**Goal of the exercise:** How many of the lines below have "what" in them? Say the number and nothing more.

**Records:**
┄┄┄┄┄┄┄┄┄┄┄┄┄┄┄┄┄┄┄┄

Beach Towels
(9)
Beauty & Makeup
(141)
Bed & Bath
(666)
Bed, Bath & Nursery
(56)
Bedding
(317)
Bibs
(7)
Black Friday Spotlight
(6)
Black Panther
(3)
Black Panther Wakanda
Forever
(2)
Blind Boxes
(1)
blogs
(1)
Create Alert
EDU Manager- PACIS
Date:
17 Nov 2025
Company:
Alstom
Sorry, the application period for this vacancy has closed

┄┄┄┄┄┄┄┄┄┄┄┄┄┄┄┄┄┄┄┄

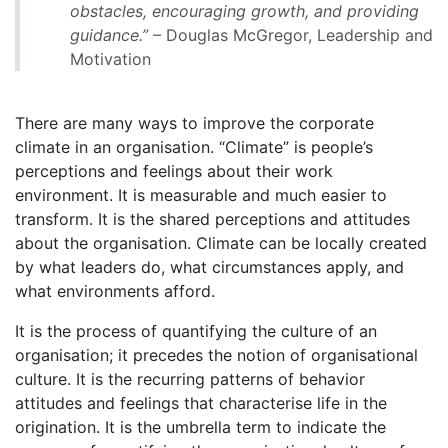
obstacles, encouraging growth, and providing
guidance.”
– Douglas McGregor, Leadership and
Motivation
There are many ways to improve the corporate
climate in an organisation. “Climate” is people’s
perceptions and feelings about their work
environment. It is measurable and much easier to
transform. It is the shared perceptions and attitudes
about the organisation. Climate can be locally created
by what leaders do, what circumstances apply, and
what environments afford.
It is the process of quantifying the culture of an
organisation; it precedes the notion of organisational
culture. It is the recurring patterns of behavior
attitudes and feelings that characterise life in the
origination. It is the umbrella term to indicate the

┄┄┄┄┄┄┄┄┄┄┄┄┄┄┄┄┄┄┄┄

**Written solution:** 2